▶ EXERCISE: Please write out all of the entries beneath this line exactly, skipping the pictures.

[Stored data entries]

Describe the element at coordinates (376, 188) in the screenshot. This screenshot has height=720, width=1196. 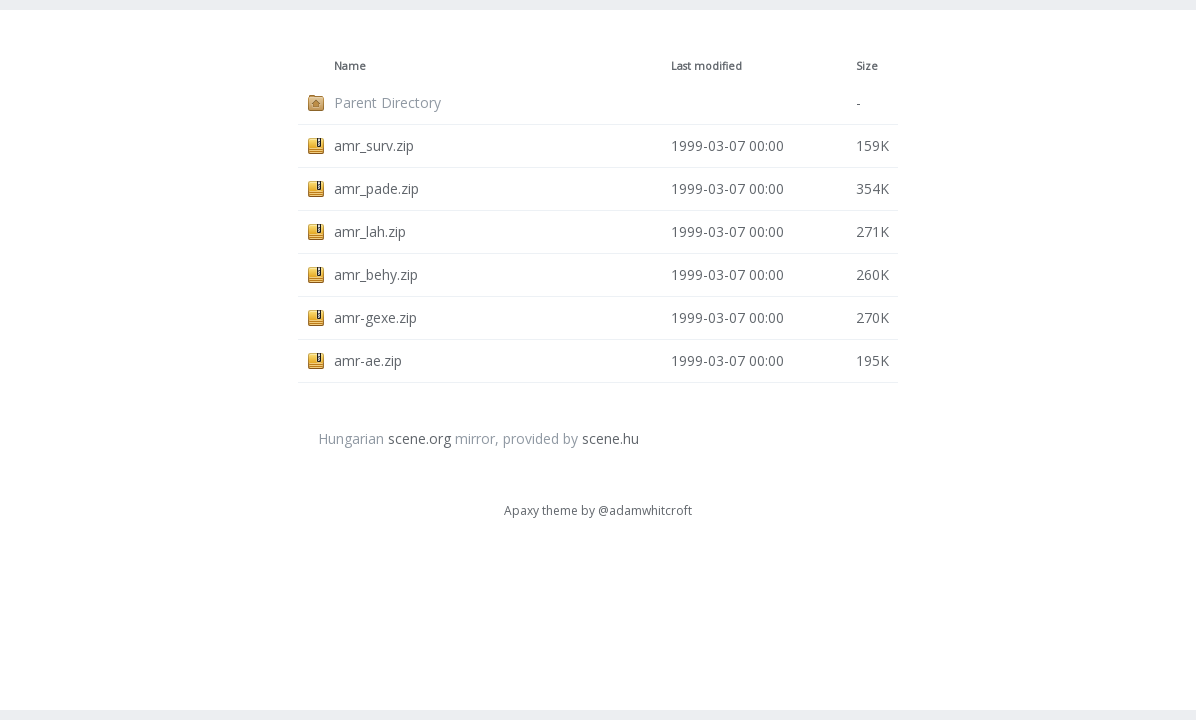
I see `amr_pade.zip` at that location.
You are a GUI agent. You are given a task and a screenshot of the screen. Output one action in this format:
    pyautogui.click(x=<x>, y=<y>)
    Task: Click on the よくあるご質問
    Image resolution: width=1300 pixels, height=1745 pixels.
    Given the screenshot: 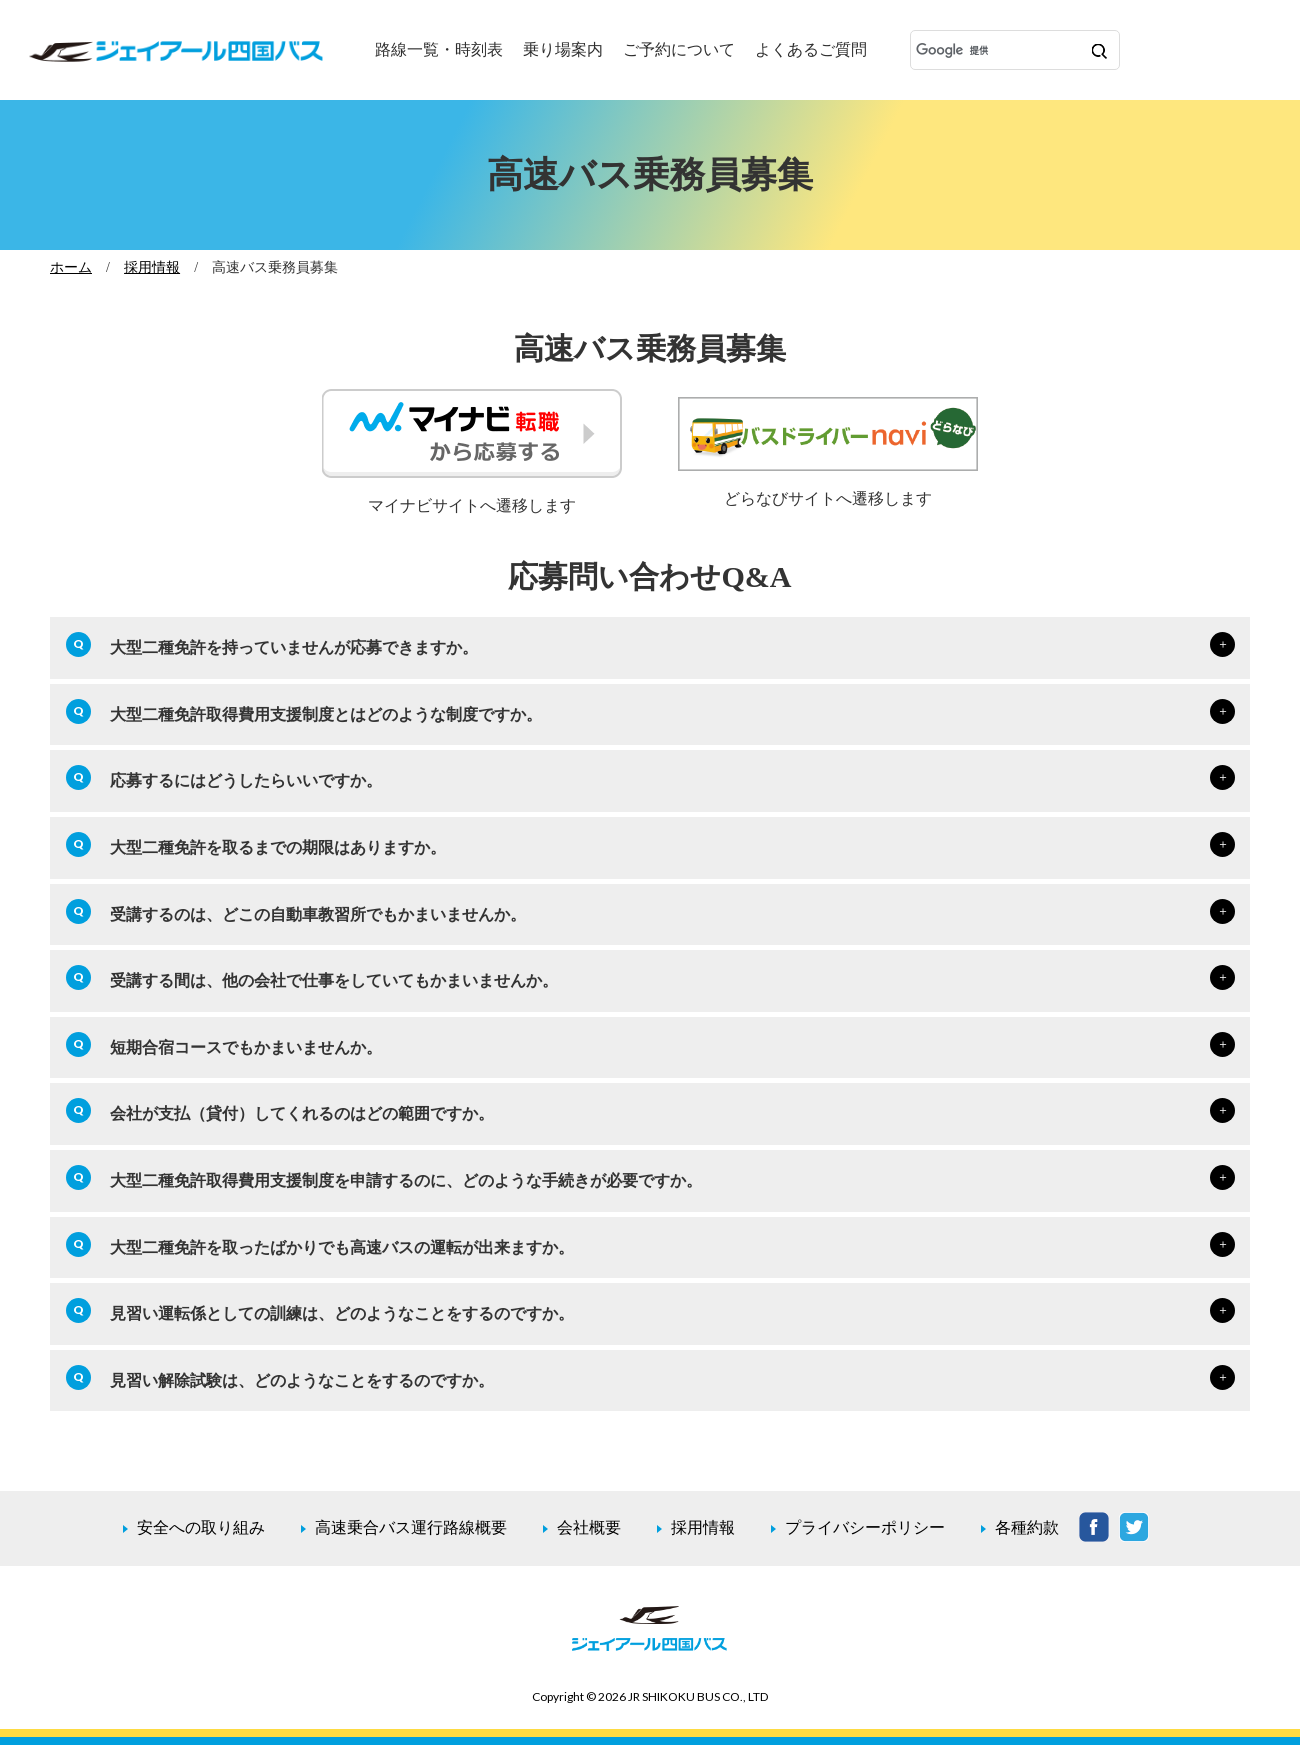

▶ SOLUTION BELOW:
Describe the element at coordinates (376, 188) in the screenshot. This screenshot has height=720, width=1196. 
I see `amr_pade.zip` at that location.
You are a GUI agent. You are given a task and a screenshot of the screen. Output one action in this format:
    pyautogui.click(x=<x>, y=<y>)
    Task: Click on the よくあるご質問
    Image resolution: width=1300 pixels, height=1745 pixels.
    Given the screenshot: 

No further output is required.